EU Tariffs on Exercise Equipment

E.U. targets U.S. fitness equipment, bowling and table games for retaliatory tariffs but signals willingness to find alternative solution


In the latest response to the U.S. placing tariffs on billions of European Union (EU) imports as a penalty for subsidies to Airbus, the E.U. announced 25 percent tariffs on $4 billion in U.S. imports earlier this month after the WTO ruled the U.S. subsidized Boeing. While food and alcohol were the primary targets of the tariffs, fitness equipment was also included on the E.U. tariff list. With the onset of the Coronavirus, U.S. exports to the EU declined from January to May. There has been a small uptick in U.S. exports to E.U. since May, but the trade imbalance between the two trading partners has been growing in the E.U.’s favor since implementation of tariffs.

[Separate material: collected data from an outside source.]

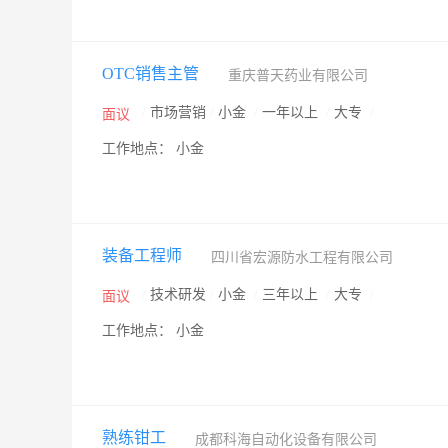
OTC销售主管
重庆普天药业有限公司
/
市场营销
/
小金
/
一年以上
/
大专
/
面议
工作地点： 小金
装备工程师
四川省宏源防水工程有限公司
/
技术研发
/
小金
/
三年以上
/
大专
/
面议
工作地点： 小金
熟练钳工
成都科海自动化设备有限公司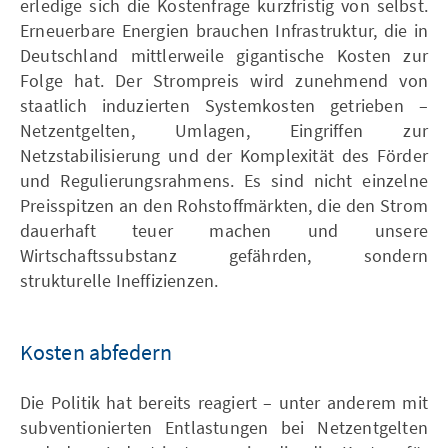
erledige sich die Kostenfrage kurzfristig von selbst.
Erneuerbare Energien brauchen Infrastruktur, die in
Deutschland mittlerweile gigantische Kosten zur
Folge hat. Der Strompreis wird zunehmend von
staatlich induzierten Systemkosten getrieben –
Netzentgelten, Umlagen, Eingriffen zur
Netzstabilisierung und der Komplexität des Förder
und Regulierungsrahmens. Es sind nicht einzelne
Preisspitzen an den Rohstoffmärkten, die den Strom
dauerhaft teuer machen und unsere
Wirtschaftssubstanz gefährden, sondern
strukturelle Ineffizienzen.
Kosten abfedern
Die Politik hat bereits reagiert – unter anderem mit
subventionierten Entlastungen bei Netzentgelten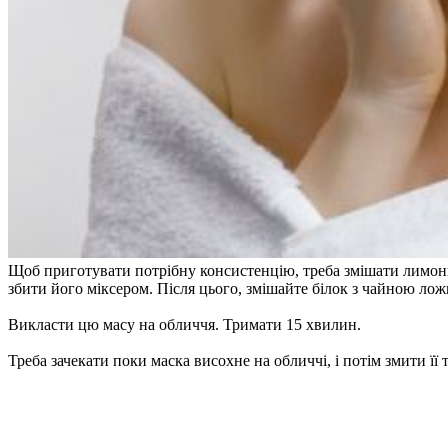
Щоб приготувати потрібну консистенцію, треба змішати лимонни
збити його міксером. Після цього, змішайте білок з чайною ло
Викласти цю масу на обличчя. Тримати 15 хвилин.
Треба зачекати поки маска висохне на обличчі, і потім змити її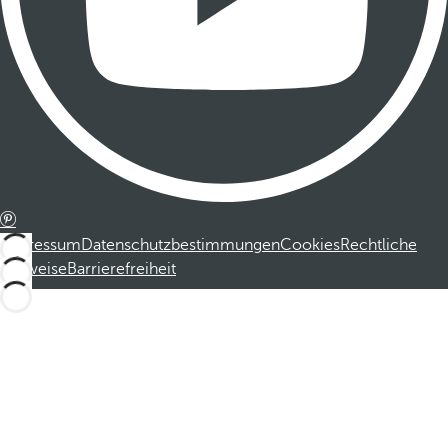
Impressum
Datenschutzbestimmungen
Cookies
Rechtliche
Hinweise
Barrierefreiheit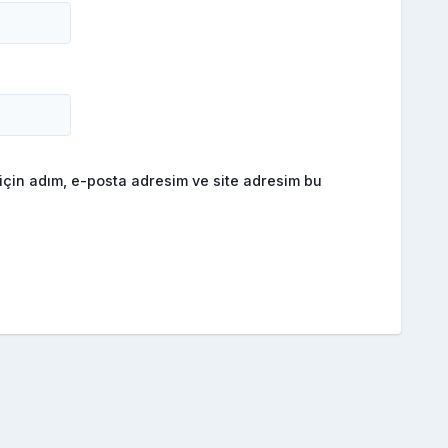
için adım, e-posta adresim ve site adresim bu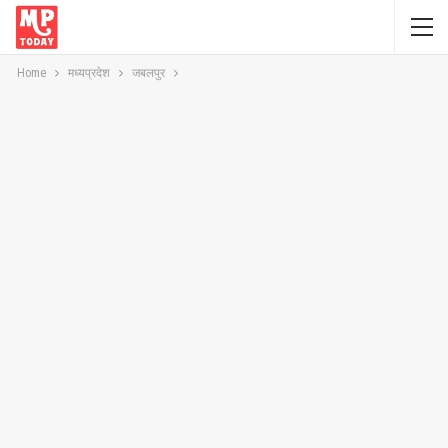
Home
मध्यप्रदेश
जबलपुर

Specifically, products imported under HTS 9504, parlor games (billiards, cards, coin operated video games and bowling) and fitness equipment imported under HTS code 9506.91 are subject to the new tariffs. Good news is the E.U. has already signaled they would like to work with incoming administration to resolve situation without tariffs. In announcing the tariffs the E.U. trade commissioner indicated this was not their preferred course of action. “Due to lack of progress with the U.S., we had no other choice but to impose these countermeasures,” said EU Trade Commissioner, Valdis Dombrovskis. He continued, “Removing these tariffs is a win-win for both sides, especially with the pandemic wreaking havoc on our economies. We now have an opportunity to reboot our transatlantic cooperation and work together towards our shared goals,” Jörgen Warborn, a member of the E.U. parliament echoed this sentiment, “Increasing tariffs will increase prices for consumers. We should build a new relationship with the new US president based on fewer tariffs.”

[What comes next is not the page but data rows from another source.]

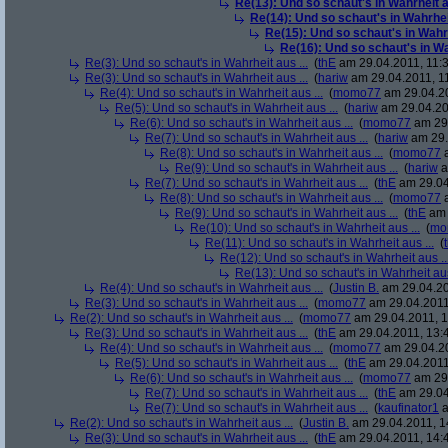
Re(13): Und so schaut's in Wahrheit au
Re(14): Und so schaut's in Wahrheit
Re(15): Und so schaut's in Wahrh
Re(16): Und so schaut's in Wah
Re(3): Und so schaut's in Wahrheit aus ...
(
thE
am 29.04.2011, 11:3
Re(3): Und so schaut's in Wahrheit aus ...
(
hariw
am 29.04.2011, 11
Re(4): Und so schaut's in Wahrheit aus ...
(
momo77
am 29.04.20
Re(5): Und so schaut's in Wahrheit aus ...
(
hariw
am 29.04.20
Re(6): Und so schaut's in Wahrheit aus ...
(
momo77
am 29.
Re(7): Und so schaut's in Wahrheit aus ...
(
hariw
am 29.
Re(8): Und so schaut's in Wahrheit aus ...
(
momo77
a
Re(9): Und so schaut's in Wahrheit aus ...
(
hariw
a
Re(7): Und so schaut's in Wahrheit aus ...
(
thE
am 29.04
Re(8): Und so schaut's in Wahrheit aus ...
(
momo77
a
Re(9): Und so schaut's in Wahrheit aus ...
(
thE
am 
Re(10): Und so schaut's in Wahrheit aus ...
(
mo
Re(11): Und so schaut's in Wahrheit aus ...
(
Re(12): Und so schaut's in Wahrheit aus ..
Re(13): Und so schaut's in Wahrheit aus
Re(4): Und so schaut's in Wahrheit aus ...
(
Justin B.
am 29.04.20
Re(3): Und so schaut's in Wahrheit aus ...
(
momo77
am 29.04.2011
Re(2): Und so schaut's in Wahrheit aus ...
(
momo77
am 29.04.2011, 1
Re(3): Und so schaut's in Wahrheit aus ...
(
thE
am 29.04.2011, 13:
Re(4): Und so schaut's in Wahrheit aus ...
(
momo77
am 29.04.20
Re(5): Und so schaut's in Wahrheit aus ...
(
thE
am 29.04.2011
Re(6): Und so schaut's in Wahrheit aus ...
(
momo77
am 29.
Re(7): Und so schaut's in Wahrheit aus ...
(
thE
am 29.04
Re(7): Und so schaut's in Wahrheit aus ...
(
kaufinator1
a
Re(2): Und so schaut's in Wahrheit aus ...
(
Justin B.
am 29.04.2011, 1
Re(3): Und so schaut's in Wahrheit aus ...
(
thE
am 29.04.2011, 14: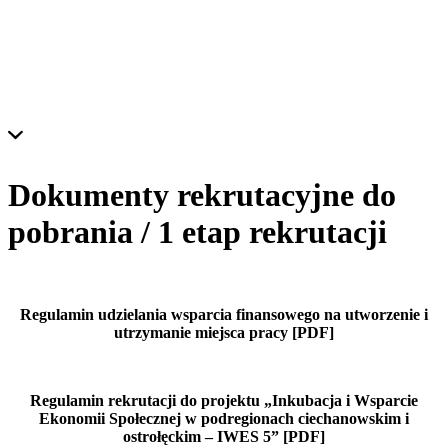
Dokumenty rekrutacyjne do
pobrania / 1 etap rekrutacji
Regulamin udzielania wsparcia finansowego na utworzenie i
utrzymanie miejsca pracy [PDF]
Regulamin rekrutacji do projektu „Inkubacja i Wsparcie
Ekonomii Społecznej w podregionach ciechanowskim i
ostrołęckim – IWES 5” [PDF]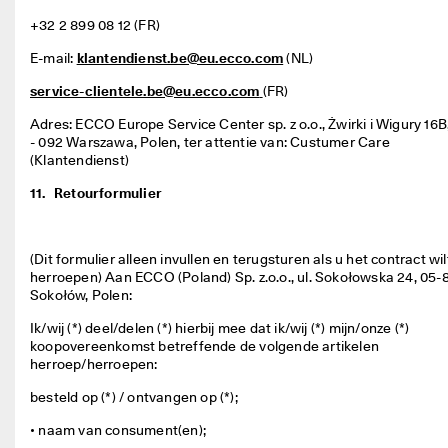
+32 2 899 08 12 (FR) 
E-mail: 
klantendienst.be@eu.ecco.com
 (NL) 
service-clientele.be@eu.ecco.com
(FR) 
Adres: ECCO Europe Service Center sp. z o.o., Żwirki i Wigury 16B,
- 092 Warszawa, Polen, ter attentie van: Custumer Care 
(Klantendienst) 
11.
Retourformulier
(Dit formulier alleen invullen en terugsturen als u het contract wilt
herroepen) Aan ECCO (Poland) Sp. z.o.o., ul. Sokołowska 24, 05-8
Sokołów, Polen: 
Ik/wij (*) deel/delen (*) hierbij mee dat ik/wij (*) mijn/onze (*) 
koopovereenkomst betreffende de volgende artikelen 
herroep/herroepen:      
besteld op (*) / ontvangen op (*);      
• naam van consument(en);      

The European Commission comments on its willingness to work with the U.S. to settle this dispute and agree on long-term disciplines to aircraft subsidies are a good sign this dispute will not grow nor last long. However, the Commission also said the U.S. “has not yet provided the basis for a negotiated settlement, which would include an immediate removal of U.S. tariffs on EU exports in the Airbus WTO case.” Those tariffs include 15 percent on large civil aircraft from the EU and 25 percent on about 150 goods from EU member countries valued at $7.5 billion annually.

Here is link to formal E.U. announcement on the tariffs which lists all impacted products:

SFIA continues to express its opposition to the current tariff strategy on trade matters and will encourage the incoming administration to remove tariffs and not make them a centerpiece of future trade policy with our partners.